Anthropic is giving the industry a heads up and time to patch their software.
They said there are exploitable vulnerabilities in every major operating system.
But in 6 months every frontier model will be able to do the same things. So Anthropic doesn’t have the luxury of not shipping their best models. But they also have to be responsible as well.
quotemstr 1 day ago
This is why the EAs, and their almost comic-book-villain projects like "control AI dot com" cannot be allowed to win. One private company gatekeeping access to revolutionary technology is riskier than any consequence of the technology itself.
- scrawl 1 day ago
  
  Having done a quick search of "control AI dot com", it seems their intent is educate lawmakers & government in order to aid development of a strong regulatory framework around frontier AI development.
  Not sure how this is consistent with "One private company gatekeeping access to revolutionary technology"?
  
  2 replies →
- frozenseven 1 day ago
  
  Couldn't agree more. The "safest" AI company is actually the biggest liability. I hope other companies make a move soon.

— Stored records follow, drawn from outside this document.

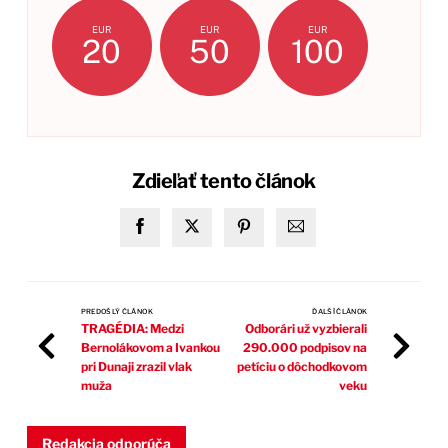
EUR
EUR
EUR
20
50
100
Zdieľať tento článok
PREDOŠLÝ ČLÁNOK
ĎALŠÍ ČLÁNOK
TRAGÉDIA: Medzi
Odborári už vyzbierali
Bernolákovom a Ivankou
290.000 podpisov na
pri Dunaji zrazil vlak
petíciu o dôchodkovom
muža
veku
Redakcia odporúča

- FeepingCreature 1 day ago
  
  No it isn't lol. The consequence of the technology literally includes human extinction. I prefer 0 companies, but I'll take 1 over 5.
mike_hearn 8 hours ago
I think they already said somewhere that they can't release Mythos because it requires absurdly large amounts of compute. The economics of releasing it just don't work.
- yencabulator 1 hour ago
  
  Yet they quote a $20,000 cost for one of the exploits.
guzfip 1 day ago

> A jump that we will never be able to use since we're not part of the seemingly minimum 100 billion dollar company club as requirement to be allowed to use it.
> They should just say they'll never release a model of this caliber to the public at this point and say out loud we'll only get gimped
Duh, this was fucking obvious from the start. The only people saying otherwise were zealots who needed a quick line to dismiss legitimate concerns.